Ahmet Şık ve Nedim Şener mevcut rejim tarafından hangi hukuk dışı mantıkla tutuklandılar ise, Ahmet Altan ve Nazlı Ilıcak ve diğer gazeteciler de (buna eski Cumhuriyet gazetesi yazar ve çalışanlarını da eklemeliyiz) aynı mantıkla tutuklandılar. Bu, rejimin hukuku kendi cari siyasetine göre eğip bükme, yok etme, olmadık suçlamalar yaratma ve toplumu baskı altına alma politikasıdır.

Eski Taraf gazetesi genel yayın yönetmeni Ahmet Altan uzun bir tutukluluk döneminin ardından tahliye edildi. Köşe yazarı Nazlı Ilıcak da öyle. Mahkeme, "Örgüt üyesi olmamakla birlikte örgüte bilerek ve isteyerek yardım etmek" suçundan 8 yıl 9 ay hapis cezasına çarptırdığı Nazlı Ilıcak ile aynı suçtan 10 yıl 6 ay hapis cezasına çarptırdığı Ahmet Altan'ın, hapiste bulundukları süre göz önünde bulundurularak adli kontrol şartıyla tahliyelerine hükmetti. Aynı davada yargılanan Mehmet Altan ise beraat etti.
Mehmet ve Ahmet Altan, 15 Temmuz darbe girişiminden bir gün önce katıldıkları bir televizyon programında, 'darbe çağrışımıyla subliminal mesaj içeren söylemlerde bulunmak' gerekçesiyle 10 Eylül 2016'da gözaltına alınmışlardı. Nazlı Ilıcak ise 30 Temmuz 2016'da tutuklanmıştı.
Altan kardeşler ve Nazlı Ilıcak’ın böyle tuhaf ve hiç de inandırıcı olmayan gerekçelerle tutuklanması  o dönemde –kimi- sol ve muhalif kamuoyunun pek ilgisini çekmedi. Hatta genelleme yapmak mahzurlu olsa bile “İyi olmuş” diyenler hiç de az değildi. Bunda Taraf gazetesinin Ergenekon ve  Balyoz soruşturmalarını savunması, Ahmet Şık ve Nedim Şener tutuklandığında savcı Zekeriya Öz’ün “Gazetecilikten tutuklanmadılar” sözünü manşetine taşıması büyük etkendi.
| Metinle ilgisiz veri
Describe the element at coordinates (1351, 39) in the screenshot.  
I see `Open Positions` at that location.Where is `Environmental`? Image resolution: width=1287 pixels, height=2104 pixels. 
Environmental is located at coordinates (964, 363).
Ergenekon ve Balyoz soruşturmalarında insan hakkı ihlalleri yapıldığı vakıadır, Şık-Şener konusunda da vaktiyle eleştirilerimizi yöneltmiş idik.
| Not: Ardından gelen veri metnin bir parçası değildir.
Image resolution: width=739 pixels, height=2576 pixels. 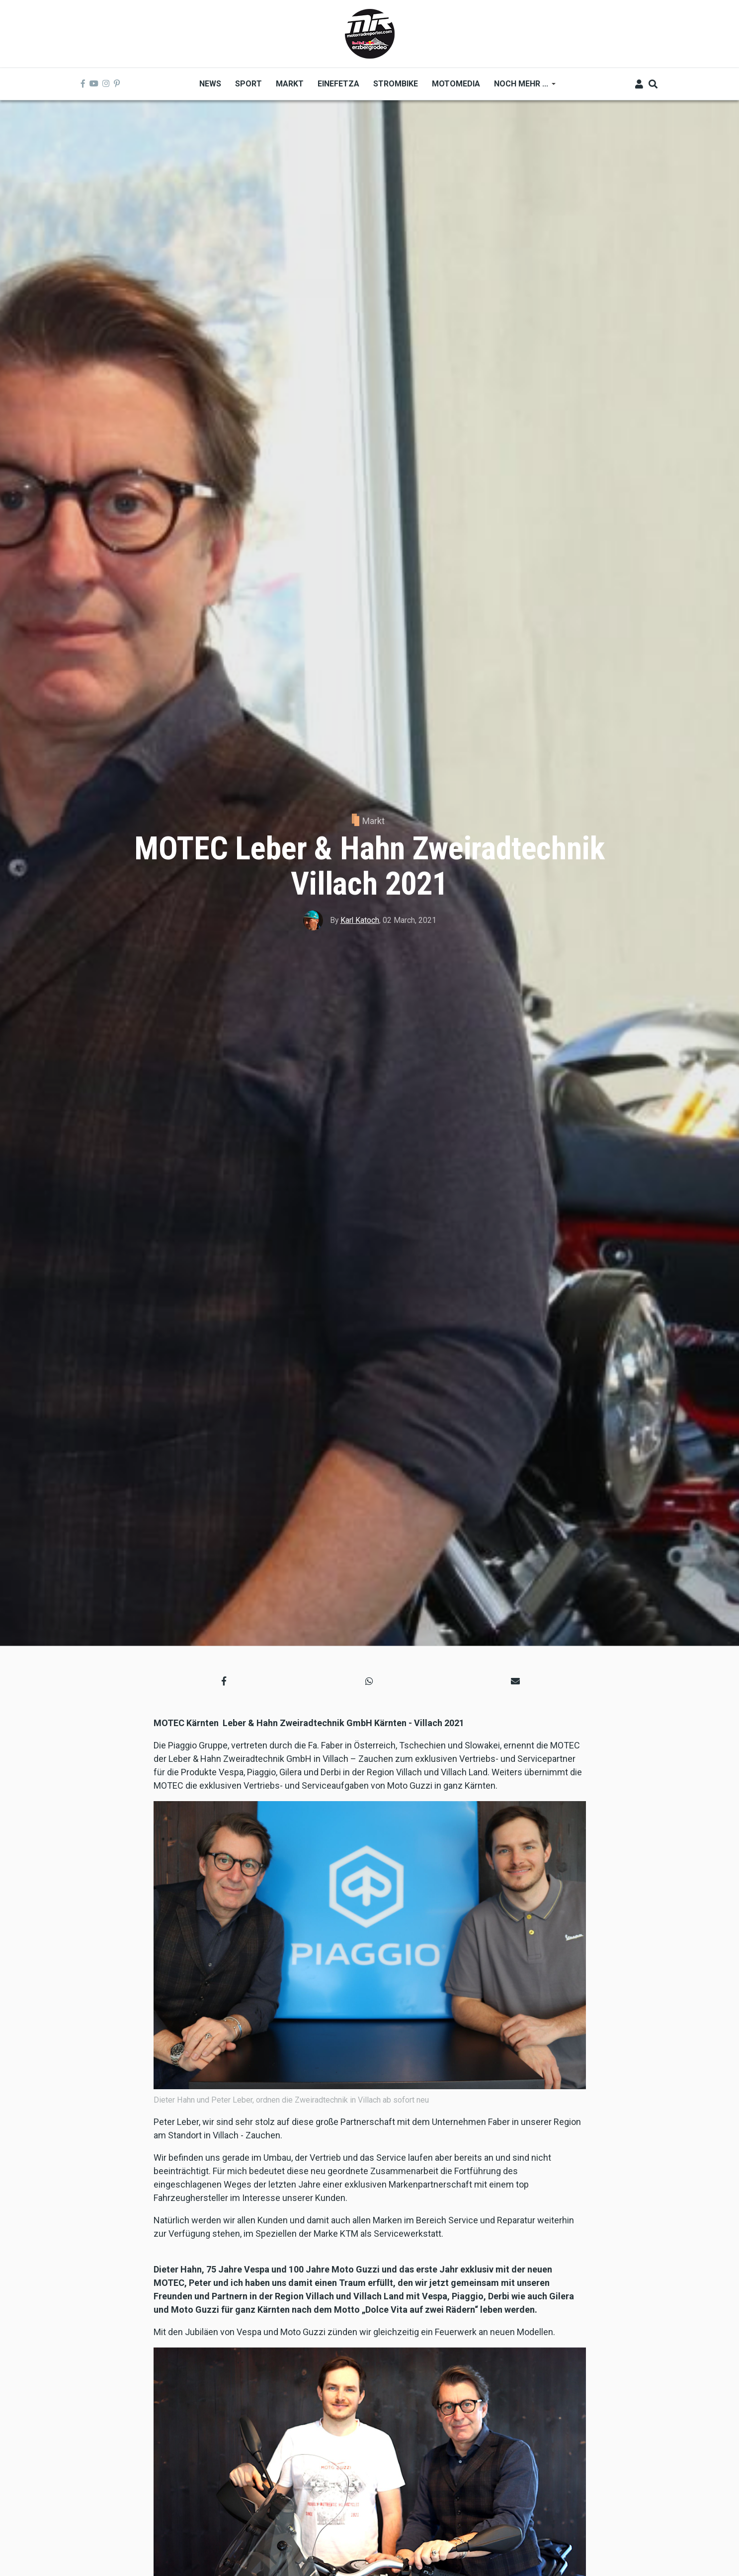 I want to click on Markt, so click(x=373, y=821).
Ancak Altan ve Ilıcak bu yüzden tutuklanmadı. Ahmet Altan ve Nazlı Ilıcak 2016 öncesinde hükümete hayli mesafeli bakan, Erdoğan’ı eleştiren bir pozisyonda idiler. Hatta Altan’ın bu tutumu nedeniyle Taraf gazetesinden epey bir köşe yazarı istifa etmişti, hatırlanacaktır.
Özetle Altan ve Ilıcak 15 Temmuz sonrasında iktidar tarafından başlatılan darbe soruşturmaları çerçevesinde tutuklandılar. Ancak suçlamalara bakan biri rahatça görecekti ki bu tutuklamaların darbe girişimi ile çok fazla bir ilgisi yoktur. Mahkeme dosyası da bunu ortaya koydu zaten. Suçlama ‘subliminal mesajlar’ gibi hayli subjektif bir mantık üzerinden kurulmuştu. 
Çok belli idi ki, iktidar bir anlamda bu isimlerden bir tür intikam almakta idi. Ancak bu uzun ve hukuka sığmayan tutukluluk az evvel bahsettiğim türden bir mantıkla bahsettiğim sol ve muhalif  çevrelerde pek konu edilmedi. 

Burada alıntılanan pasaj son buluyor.